EKD Council Chairman Kurschus: Only the power of the word


analysis

Status: 11/10/2021 4:56 p.m.

The Protestant Church has lost a lot of time in the fight against sexual violence. The new council chairman Kurschus now wants to make the issue a top priority. But can she succeed?

By Tilmann Kleinjung, BR

“A renewal is pending in our church, the radical nature of which we are only hesitant to anticipate.” Annette Kurschus presented herself with this sentence on the Sunday before the Synod. As someone who knows the seriousness of the situation, but does not have the one magic recipe. Modest but not naive.

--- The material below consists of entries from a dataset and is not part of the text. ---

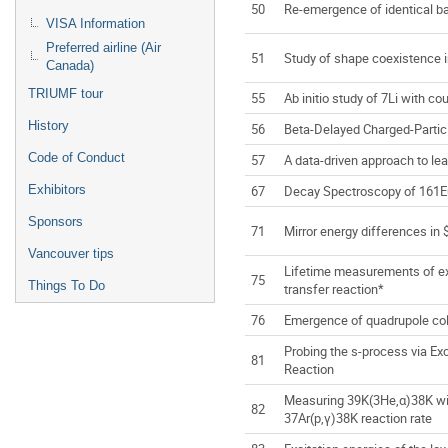
50
Re-emergence of identical 
VISA Information
Preferred airline (Air
51
Study of shape coexistence i
Canada)
TRIUMF tour
55
Ab initio study of 7Li with c
History
56
Beta-Delayed Charged-Parti
Code of Conduct
57
A data-driven approach to lea
67
Decay Spectroscopy of 161E
Exhibitors
Sponsors
71
Mirror energy differences in
Vancouver tips
Lifetime measurements of exc
75
Things To Do
transfer reaction*
76
Emergence of quadrupole coll
Probing the s-process via E
81
Reaction
Measuring 39K(3He,α)38K wit
82
37Ar(p,γ)38K reaction rate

The new chairman of the EKD Council can build on in many places what her predecessor Heinrich Bedford-Strohm has already started. She will, she has to set new accents and might do some things differently than the Bavarian regional bishop.

Bedford-Strohm has already started the “radical renewal”. With concepts for a church of the future, in which everything no longer revolves around the church tower or the local congregation. Church ties are rapidly decreasing; the Protestant church has to adapt to this and reach people in other places. Also on the net. Even with digital formats. The former council chairman Bedford-Strohm was a pioneer.

Establish compensation

His successor, Kurschus, must now succeed in creating a balance between the digital avant-garde and the regular clientele. The core congregation is still made up of people for whom the Sunday service is important, who do not want to do without the senior group in the afternoon and who rely on the church at crucial points in their lives: baptism, marriage, burial.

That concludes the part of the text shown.